# Data listing

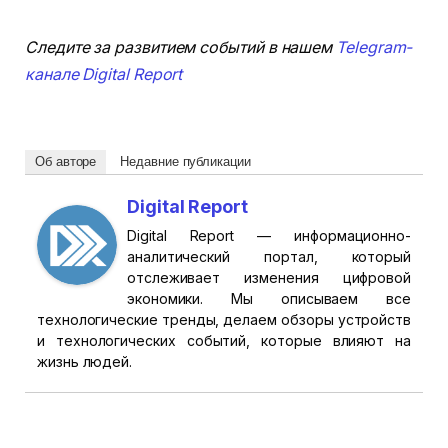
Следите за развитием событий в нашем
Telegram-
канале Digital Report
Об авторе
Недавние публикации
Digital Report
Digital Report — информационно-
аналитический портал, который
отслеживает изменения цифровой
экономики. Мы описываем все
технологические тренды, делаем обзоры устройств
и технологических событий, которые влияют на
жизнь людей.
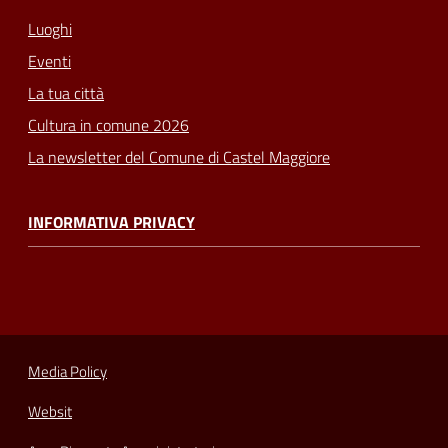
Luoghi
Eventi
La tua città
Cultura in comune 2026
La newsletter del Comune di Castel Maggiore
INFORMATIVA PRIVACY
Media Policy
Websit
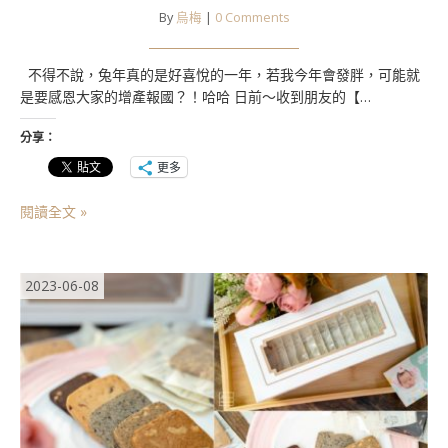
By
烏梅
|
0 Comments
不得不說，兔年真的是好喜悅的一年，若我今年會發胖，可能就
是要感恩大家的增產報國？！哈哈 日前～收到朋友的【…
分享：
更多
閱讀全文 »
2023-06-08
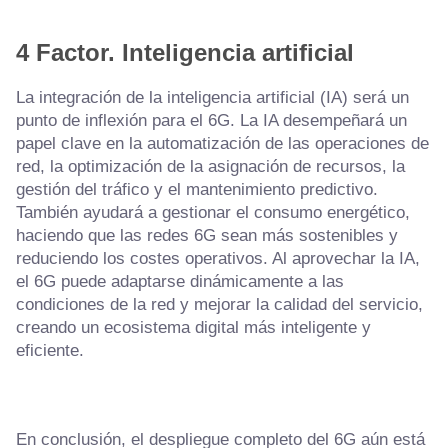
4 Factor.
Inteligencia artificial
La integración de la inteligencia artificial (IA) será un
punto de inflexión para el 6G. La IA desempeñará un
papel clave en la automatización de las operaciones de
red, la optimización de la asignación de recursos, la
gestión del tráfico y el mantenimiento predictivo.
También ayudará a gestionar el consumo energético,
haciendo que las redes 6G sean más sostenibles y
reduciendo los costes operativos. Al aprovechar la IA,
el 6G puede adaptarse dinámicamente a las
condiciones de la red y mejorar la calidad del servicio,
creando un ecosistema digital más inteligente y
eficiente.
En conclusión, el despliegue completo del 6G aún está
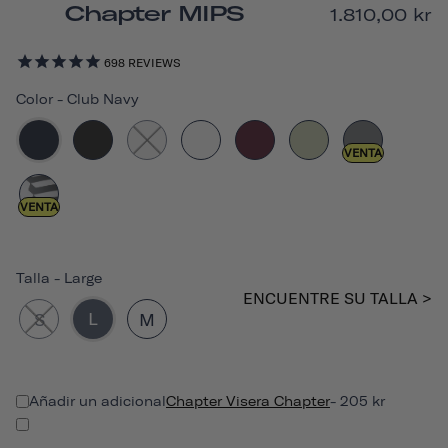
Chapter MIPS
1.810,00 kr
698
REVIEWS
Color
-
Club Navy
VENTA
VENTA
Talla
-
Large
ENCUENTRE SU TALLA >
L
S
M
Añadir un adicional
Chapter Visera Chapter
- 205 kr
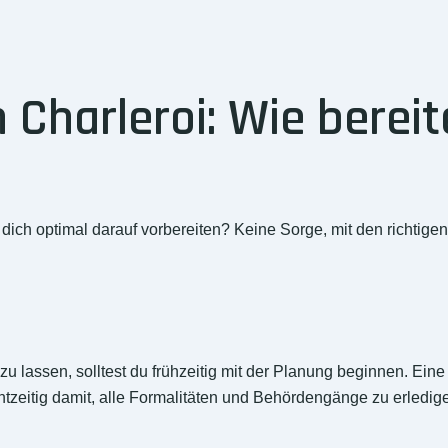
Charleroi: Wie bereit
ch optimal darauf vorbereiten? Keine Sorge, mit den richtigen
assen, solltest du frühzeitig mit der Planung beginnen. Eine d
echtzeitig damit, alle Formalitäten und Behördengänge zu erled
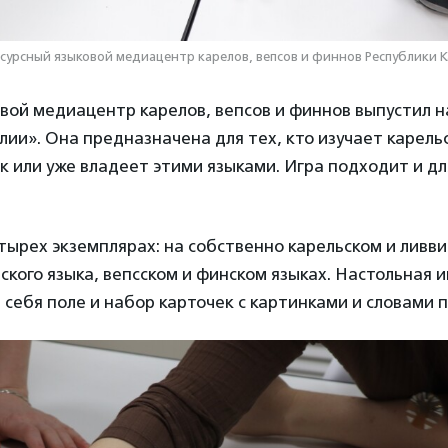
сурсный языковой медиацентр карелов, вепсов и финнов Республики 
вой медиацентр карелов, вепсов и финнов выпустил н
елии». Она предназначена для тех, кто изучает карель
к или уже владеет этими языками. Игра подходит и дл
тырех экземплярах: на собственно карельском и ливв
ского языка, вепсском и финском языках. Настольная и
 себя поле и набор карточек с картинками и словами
...
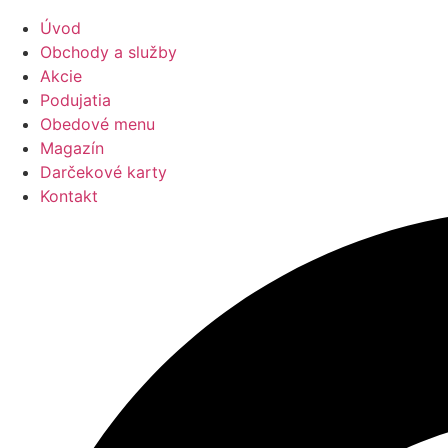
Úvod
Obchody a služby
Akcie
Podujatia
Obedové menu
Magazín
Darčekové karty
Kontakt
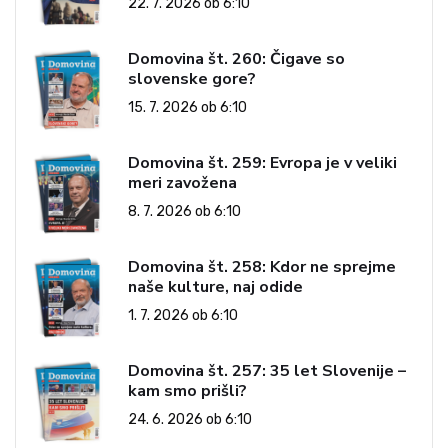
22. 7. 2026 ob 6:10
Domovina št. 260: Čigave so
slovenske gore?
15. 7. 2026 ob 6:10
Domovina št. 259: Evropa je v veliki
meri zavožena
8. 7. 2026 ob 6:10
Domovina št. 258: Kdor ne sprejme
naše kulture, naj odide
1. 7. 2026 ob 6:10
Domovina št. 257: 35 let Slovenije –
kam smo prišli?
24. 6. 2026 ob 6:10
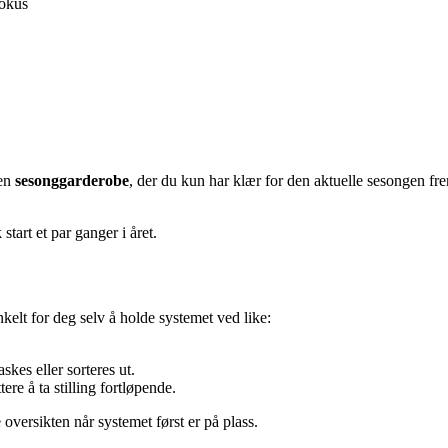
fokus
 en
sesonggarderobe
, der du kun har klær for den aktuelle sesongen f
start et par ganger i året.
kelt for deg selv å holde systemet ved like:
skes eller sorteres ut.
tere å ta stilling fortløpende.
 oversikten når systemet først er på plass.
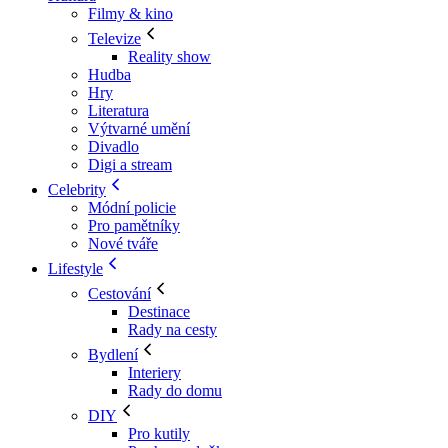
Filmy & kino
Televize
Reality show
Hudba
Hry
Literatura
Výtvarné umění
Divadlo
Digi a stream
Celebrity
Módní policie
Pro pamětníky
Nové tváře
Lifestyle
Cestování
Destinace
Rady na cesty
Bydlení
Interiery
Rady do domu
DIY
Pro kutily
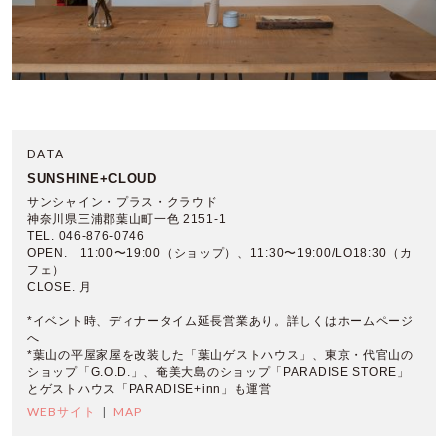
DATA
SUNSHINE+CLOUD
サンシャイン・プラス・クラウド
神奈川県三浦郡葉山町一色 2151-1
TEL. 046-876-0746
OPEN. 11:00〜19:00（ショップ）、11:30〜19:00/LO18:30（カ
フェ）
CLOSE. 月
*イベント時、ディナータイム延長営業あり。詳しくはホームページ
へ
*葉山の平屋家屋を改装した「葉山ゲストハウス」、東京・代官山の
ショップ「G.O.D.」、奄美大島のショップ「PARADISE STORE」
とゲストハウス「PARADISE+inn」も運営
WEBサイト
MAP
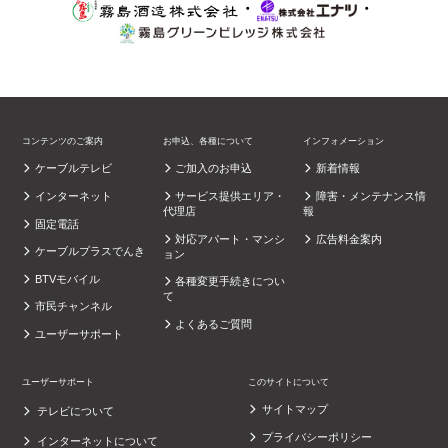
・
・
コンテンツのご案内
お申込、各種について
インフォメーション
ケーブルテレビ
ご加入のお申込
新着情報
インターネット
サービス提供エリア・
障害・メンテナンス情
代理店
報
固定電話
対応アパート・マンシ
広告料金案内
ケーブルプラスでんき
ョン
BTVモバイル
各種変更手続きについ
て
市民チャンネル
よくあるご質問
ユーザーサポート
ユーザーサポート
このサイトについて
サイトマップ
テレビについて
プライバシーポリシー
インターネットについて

# Exercise
Wherever a line of the data holds "systemet", copy that line.

# Response
kelt for deg selv å holde systemet ved like:
 oversikten når systemet først er på plass.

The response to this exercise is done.